Now don't stick your penis in to crazy is a good solid piece of advice. Now in my case it's don't let crazy stick in to you.
Blunt but to the point.
In my experience, I have learned 4 rules you have to follow to have a healthy sex life. You can be married or unmarried for this advice. You can be straight or bi or gay or lesbian or pan or whatever. (you just might need to change the reasoning why this rule is important.)

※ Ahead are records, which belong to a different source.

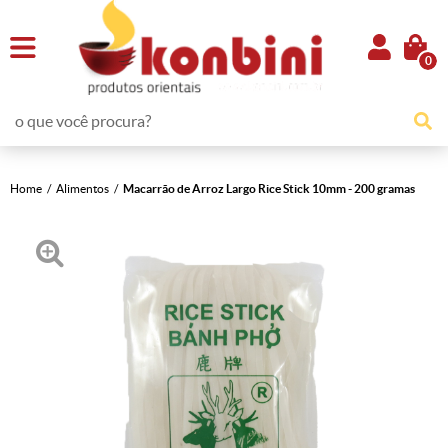
0
Home
Alimentos
Macarrão de Arroz Largo Rice Stick 10mm - 200 gramas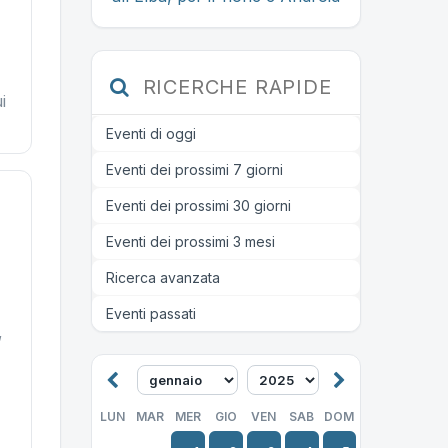
RICERCHE RAPIDE
i
Eventi di oggi
Eventi dei prossimi 7 giorni
Eventi dei prossimi 30 giorni
Eventi dei prossimi 3 mesi
Ricerca avanzata
Eventi passati
,
LUN
MAR
MER
GIO
VEN
SAB
DOM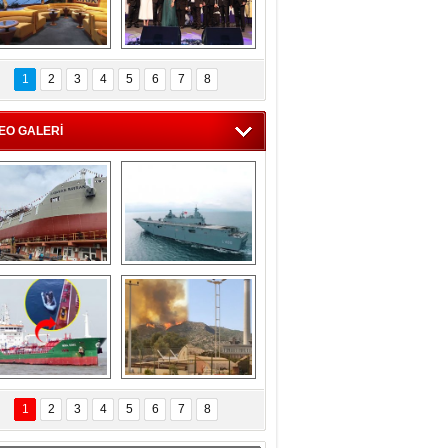
C'den 55 milyon 
5. Bosphorus Ship 
roluk turizm geliri 
Brokers Dinner, 
1
2
3
4
5
6
7
8
müjdesi
İstanbul’da yapıldı
EO GALERİ
eksan Tersanesi, 
TCG Anadolu, 
Başaran Bayrak 
tersane teknik 
tankerini suya 
seyrini tamamladı
indirdi
Göçmenlerin 
Milas’taki yangın 
imdadına Türk 
yeniden termik 
1
2
3
4
5
6
7
8
hipli MINA DENIZ 
santrallere doğru 
yetişti
ilerliyor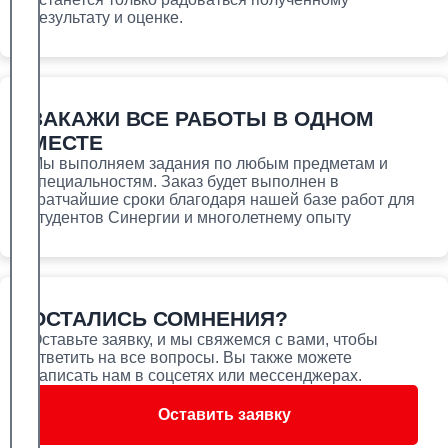
студентам
результату и оценке.
Синергия. Бизнес практикум 1 семестр.
Банковское дело — часть 1 | Помощь
студентам
Синергия. Бизнес практикум 1 семестр.
ЗАКАЖИ ВСЕ РАБОТЫ В ОДНОМ
Информатика и программирование. — часть 1
| Помощь студентам
МЕСТЕ
Синергия. Бизнес практикум 1 семестр.
Мы выполняем задания по любым предметам и
Менеджмент. — часть 1 | Помощь студентам
специальностям. Заказ будет выполнен в
кратчайшие сроки благодаря нашей базе работ для
Синергия. Бизнес практикум 1 семестр.
студентов Синергии и многолетнему опыту
Психолого-педагогическое образование —
часть 1 | Помощь студентам
Синергия. Бизнес практикум 2 семестр.
Банковское дело — часть 1 | Помощь
студентам
ОСТАЛИСЬ СОМНЕНИЯ?
Синергия. Бизнес практикум 2 семестр.
Оставьте заявку, и мы свяжемся с вами, чтобы
Бухгалтерский учет, анализ и аудит — часть 3
ответить на все вопросы. Вы также можете
| Помощь студентам
написать нам в соцсетях или мессенджерах.
Синергия. Бизнес практикум 2 семестр.
Информатика и программирование. — часть 1
Оставить заявку
| Помощь студентам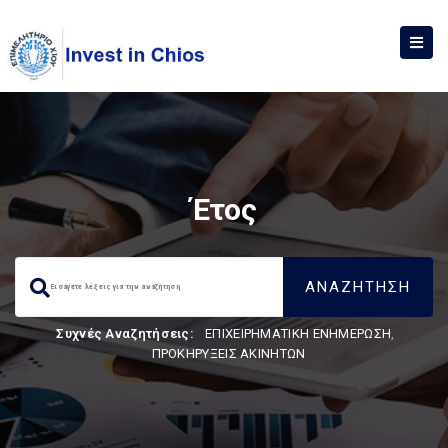
Έτος
Συχνές Αναζητήσεις:
ΕΠΙΧΕΙΡΗΜΑΤΙΚΗ ΕΝΗΜΕΡΩΣΗ
,
ΠΡΟΚΗΡΥΞΕΙΣ ΑΚΙΝΗΤΩΝ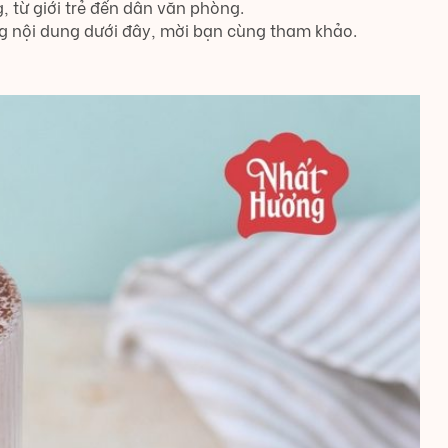
, từ giới trẻ đến dân văn phòng.
g nội dung dưới đây, mời bạn cùng tham khảo.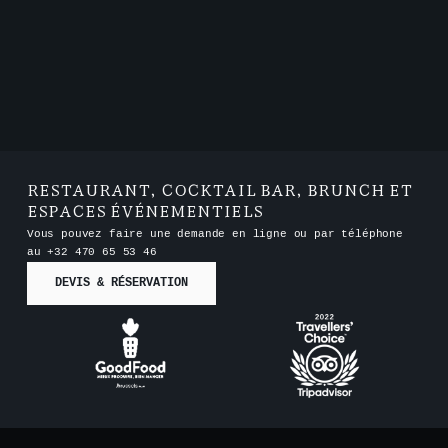
RESTAURANT, COCKTAIL BAR, BRUNCH ET
ESPACES ÉVÉNEMENTIELS
Vous pouvez faire une demande en ligne ou par téléphone
au
+32 470 65 53 46
DEVIS & RÉSERVATION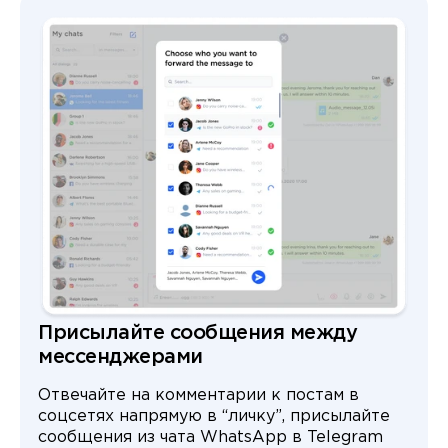
Присылайте сообщения между
мессенджерами
Отвечайте на комментарии к постам в
соцсетях напрямую в “личку”, присылайте
сообщения из чата WhatsApp в Telegram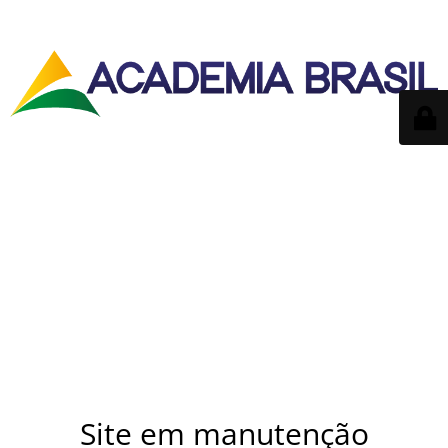
Site em manutenção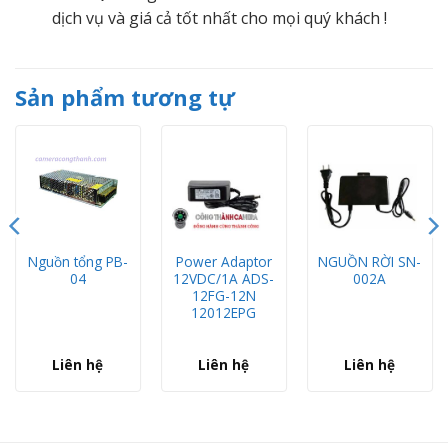
dịch vụ và giá cả tốt nhất cho mọi quý khách !
Sản phẩm tương tự
Nguồn tổng PB-
Power Adaptor
NGUỒN RỜI SN-
04
12VDC/1A ADS-
002A
12FG-12N
12012EPG
Liên hệ
Liên hệ
Liên hệ
Nguồn PB -07 - Camera Công Thành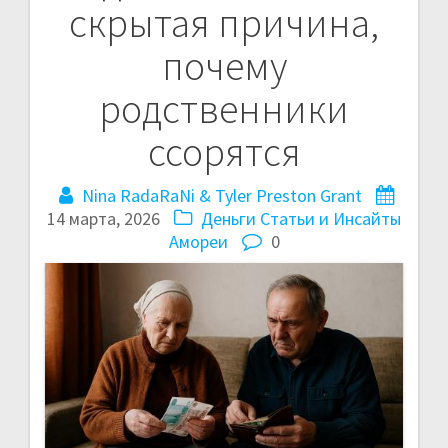
скрытая причина,
в
почему
и
родственники
г
ссорятся
а
Nina RadaRaNi & Tyler Preston Grant
ц
14 марта, 2026
Деньги
Статьи и Инсайты
и
Амореи
0
я
п
о
з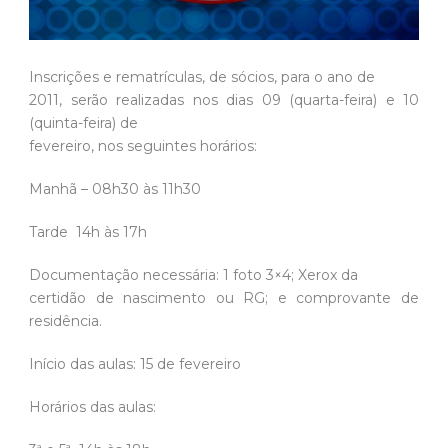
Inscrições e rematrículas, de sócios, para o ano de
2011, serão realizadas nos dias 09 (quarta-feira) e 10
(quinta-feira) de
fevereiro, nos seguintes horários:
Manhã – 08h30 às 11h30
Tarde  14h às 17h
Documentação necessária: 1 foto 3×4; Xerox da
certidão de nascimento ou RG; e comprovante de
residência.
Início das aulas: 15 de fevereiro
Horários das aulas: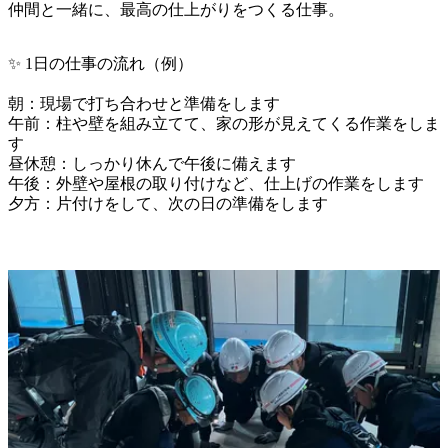
仲間と一緒に、最高の仕上がりをつくる仕事。
✨ 1日の仕事の流れ（例）

朝：現場で打ち合わせと準備をします

午前：柱や壁を組み立てて、家の形が見えてくる作業をしま
す

昼休憩：しっかり休んで午後に備えます

午後：外壁や屋根の取り付けなど、仕上げの作業をします

夕方：片付けをして、次の日の準備をします
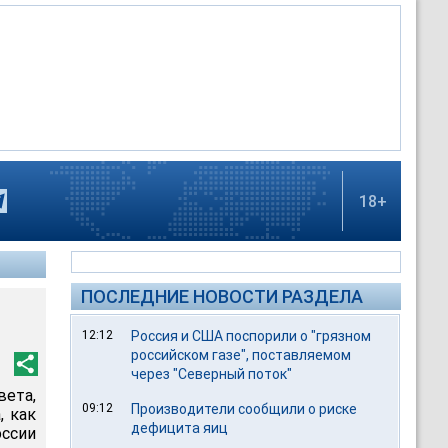
18+
ПОСЛЕДНИЕ НОВОСТИ РАЗДЕЛА
12:12
Россия и США поспорили о "грязном
российском газе", поставляемом
через "Северный поток"
ета,
09:12
Производители сообщили о риске
, как
дефицита яиц
оссии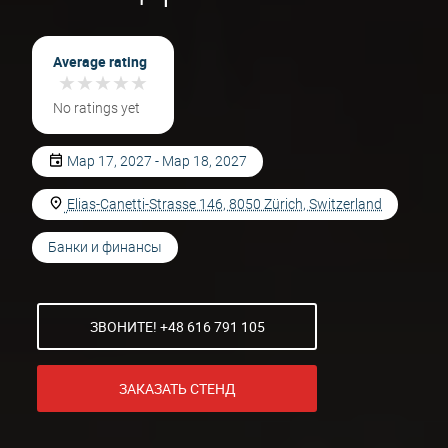
Average rating
★
★
★
★
★
★
★
★
★
★
No ratings yet
Мар 17, 2027 - Мар 18, 2027
Elias-Canetti-Strasse 146, 8050 Zürich, Switzerland
Банки и финансы
ЗВОНИТЕ! +48 616 791 105
ЗАКАЗАТЬ СТЕНД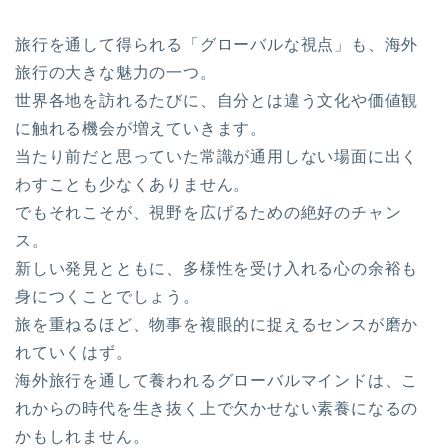
旅行を通して得られる「グローバルな視点」も、海外
旅行の大きな魅力の一つ。
世界各地を訪れるたびに、自分とは違う文化や価値観
に触れる機会が増えていきます。
当たり前だと思っていた常識が通用しない場面に出く
わすことも少なくありません。
でもそれこそが、視野を広げるための絶好のチャン
ス。
新しい発見とともに、多様性を受け入れる心の余裕も
身につくことでしょう。
旅を重ねるほど、物事を複眼的に捉えるセンスが磨か
れていくはず。
海外旅行を通して養われるグローバルマインドは、こ
れからの時代を生き抜く上で欠かせない素養になるの
かもしれません。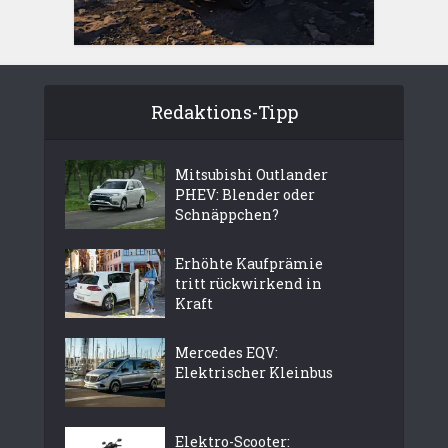
Redaktions-Tipp
Mitsubishi Outlander
PHEV: Blender oder
Schnäppchen?
Erhöhte Kaufprämie
tritt rückwirkend in
Kraft
Mercedes EQV:
Elektrischer Kleinbus
Elektro-Scooter: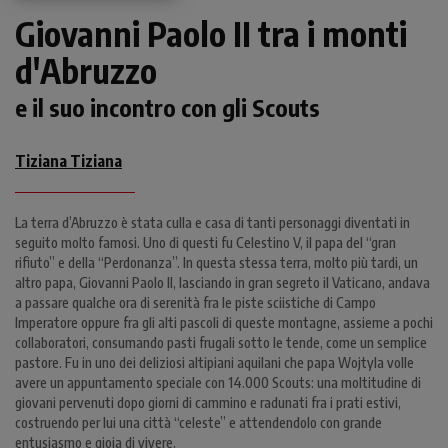
Giovanni Paolo II tra i monti
d'Abruzzo
e il suo incontro con gli Scouts
Tiziana Tiziana
La terra d’Abruzzo è stata culla e casa di tanti personaggi diventati in
seguito molto famosi. Uno di questi fu Celestino V, il papa del “gran
rifiuto” e della “Perdonanza”. In questa stessa terra, molto più tardi, un
altro papa, Giovanni Paolo II, lasciando in gran segreto il Vaticano, andava
a passare qualche ora di serenità fra le piste sciistiche di Campo
Imperatore oppure fra gli alti pascoli di queste montagne, assieme a pochi
collaboratori, consumando pasti frugali sotto le tende, come un semplice
pastore. Fu in uno dei deliziosi altipiani aquilani che papa Wojtyla volle
avere un appuntamento speciale con 14.000 Scouts: una moltitudine di
giovani pervenuti dopo giorni di cammino e radunati fra i prati estivi,
costruendo per lui una città “celeste” e attendendolo con grande
entusiasmo e gioia di vivere.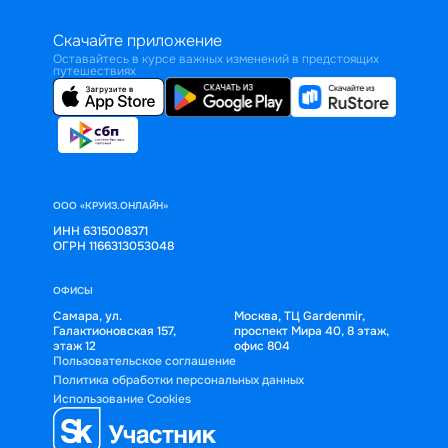
Скачайте приложение
Оставайтесь в курсе важных изменений в предстоящих
путешествиях
ООО «КРУИЗ.ОНЛАЙН»
ИНН 6315008371
ОГРН 1166313053048
ОФИСЫ
Самара, ул.
Москва, ТЦ Gardenmir,
Галактионовская 157,
проспект Мира 40, 8 этаж,
этаж 12
офис 804
Пользовательское соглашение
Политика обработки персональных данных
Использование Cookies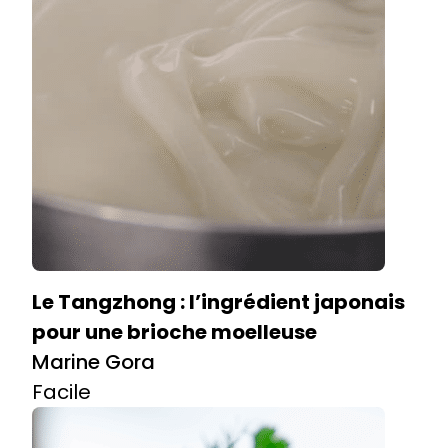
Le Tangzhong : l’ingrédient japonais
pour une brioche moelleuse
Marine Gora
Facile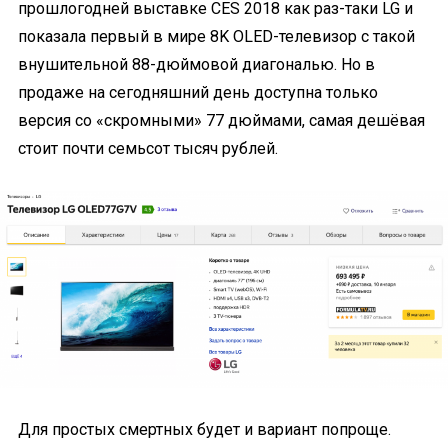
прошлогодней выставке CES 2018 как раз-таки LG и
показала первый в мире 8K OLED-телевизор с такой
внушительной 88-дюймовой диагональю. Но в
продаже на сегодняшний день доступна только
версия со «скромными» 77 дюймами, самая дешёвая
стоит почти семьсот тысяч рублей.
Для простых смертных будет и вариант попроще.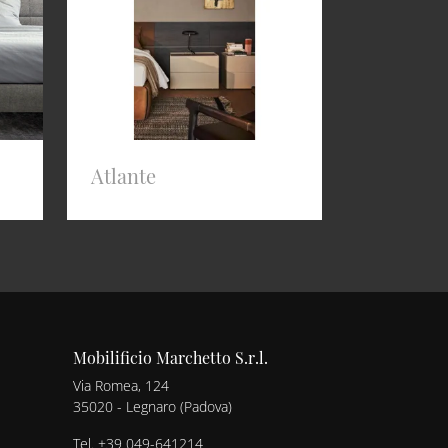
Atlante
Mobilificio Marchetto S.r.l.
Via Romea, 124
35020 - Legnaro (Padova)
Tel.
+39 049-641214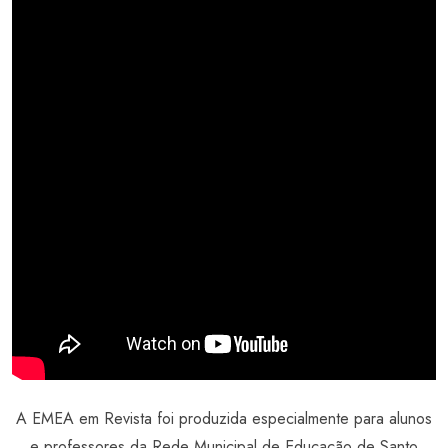
A EMEA em Revista foi produzida especialmente para alunos
e professores da Rede Municipal de Educação de Santo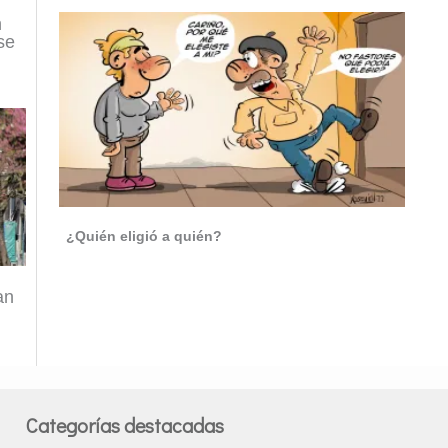
n
se
¿Quién eligió a quién?
an
Categorías destacadas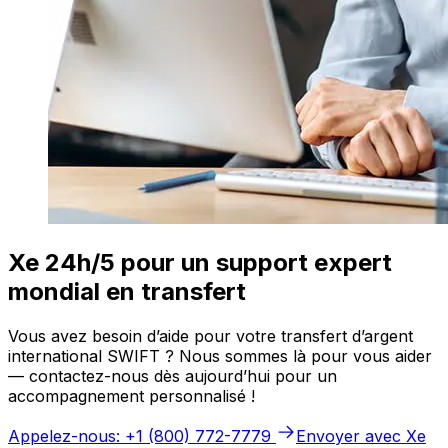
Xe 24h/5 pour un support expert
mondial en transfert
Vous avez besoin d’aide pour votre transfert d’argent
international SWIFT ? Nous sommes là pour vous aider
— contactez-nous dès aujourd’hui pour un
accompagnement personnalisé !
Appelez-nous: +1 (800) 772-7779
Envoyer avec Xe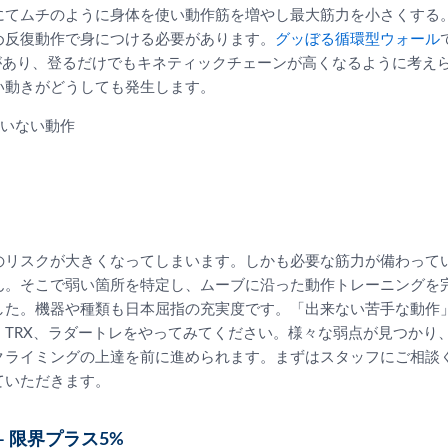
にてムチのように身体を使い動作筋を増やし最大筋力を小さくする
め反復動作で身につける必要があります。
グッぼる循環型ウォール
題があり、登るだけでもキネティックチェーンが高くなるように考え
い動きがどうしても発生します。
いない動作
のリスクが大きくなってしまいます。しかも必要な筋力が備わって
ん。そこで弱い箇所を特定し、ムーブに沿った動作トレーニングを
した。機器や種類も日本屈指の充実度です。「出来ない苦手な動作
、TRX、ラダートレをやってみてください。様々な弱点が見つかり
クライミングの上達を前に進められます。まずはスタッフにご相談
ていただきます。
- 限界プラス5%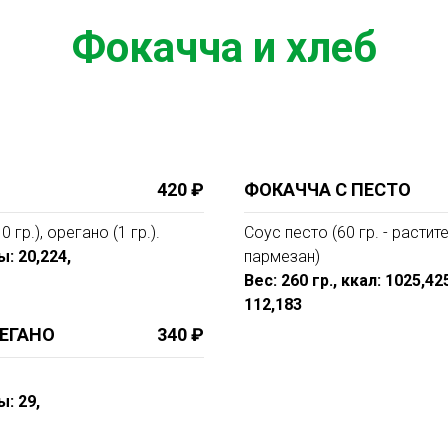
Фокачча и хлеб
420 ₽
ФОКАЧЧА С ПЕСТО
 гр.), орегано (1 гр.).
Соус песто (60 гр. - растит
ы: 20,224,
пармезан)
Вес: 260 гр., ккал: 1025,4
112,183
ЕГАНО
340 ₽
ы: 29,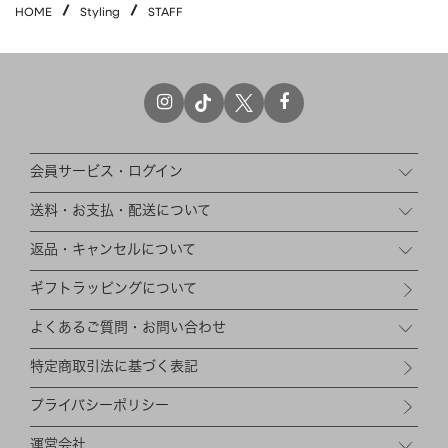
HOME
Styling
STAFF
HAIR ACCESSORY
ヘアアクセサリー
OTHER
その他
SALE
セール
ALL
すべて
会員サービス・ログイン
BAG
バッグ
送料・お支払・配送について
FASHION
ファッション
返品・キャンセルについて
GOODS
雑貨
ギフトラッピングについて
MOBILE
モバイル
よくあるご質問・お問い合わせ
ACCESSORY
アクセサリー
特定商取引法に基づく表記
プライバシーポリシー
運営会社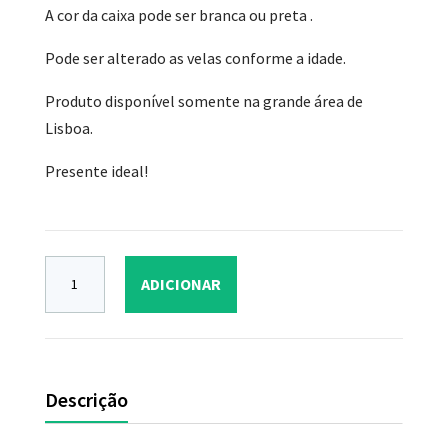
A cor da caixa pode ser branca ou preta .
Pode ser alterado as velas conforme a idade.
Produto disponível somente na grande área de
Lisboa.
Presente ideal!
ADICIONAR
Descrição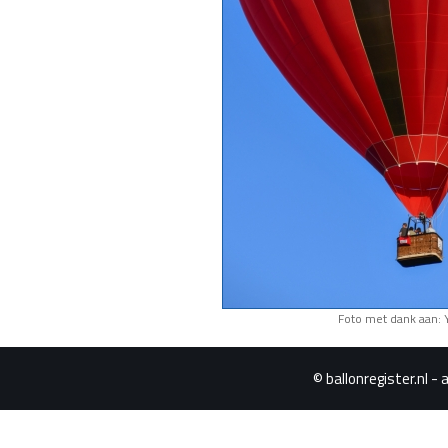
Foto met dank aan: 
© ballonregister.nl - 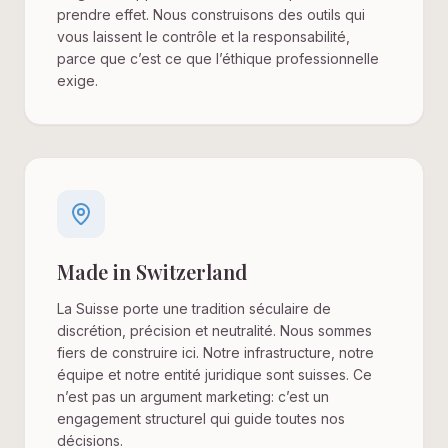
prendre effet. Nous construisons des outils qui
vous laissent le contrôle et la responsabilité,
parce que c’est ce que l’éthique professionnelle
exige.
Made in Switzerland
La Suisse porte une tradition séculaire de
discrétion, précision et neutralité. Nous sommes
fiers de construire ici. Notre infrastructure, notre
équipe et notre entité juridique sont suisses. Ce
n’est pas un argument marketing: c’est un
engagement structurel qui guide toutes nos
décisions.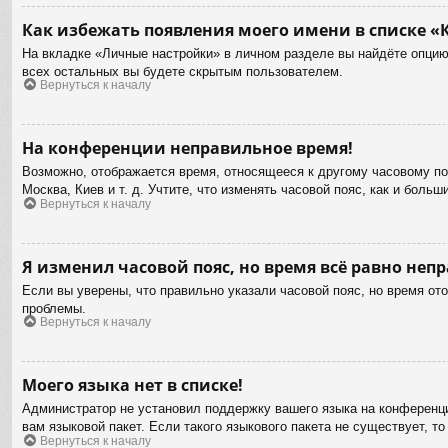
Как избежать появления моего имени в списке «
На вкладке «Личные настройки» в личном разделе вы найдёте опци
всех остальных вы будете скрытым пользователем.
Вернуться к началу
На конференции неправильное время!
Возможно, отображается время, относящееся к другому часовому пояс
Москва, Киев и т. д. Учтите, что изменять часовой пояс, как и бол
Вернуться к началу
Я изменил часовой пояс, но время всё равно неп
Если вы уверены, что правильно указали часовой пояс, но время от
проблемы.
Вернуться к началу
Моего языка нет в списке!
Администратор не установил поддержку вашего языка на конференци
вам языковой пакет. Если такого языкового пакета не существует,
Вернуться к началу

- Protection is always necessary.
- Get tested.
- Respect your partner!
- Make your own choices
One is important if you do not want any diseases or unplanned pregnancies. Two is important, too, because accidents do happen. Make sure your partner gets tested too.
Three is one of my favorites. This means honest communication and you have to be open. Make sure your partner wants to have sex.
And four is my favorite.
Make sure your choices are your own. This will make sex both positive and enjoyable for you. If you feel like you need to do it, it's not your time to be having sex. If you feel like it is going against your morals even just a little, it's still not your time.
Follow these rules and you will be sure to have a sex positive lifestyle.
Ah, this is great. Love the "don't let crazy stick it in you." ;) It's YOUR body, therefore your property... what anyone else says or wants in terms of it...really doesn't matter, does it? love.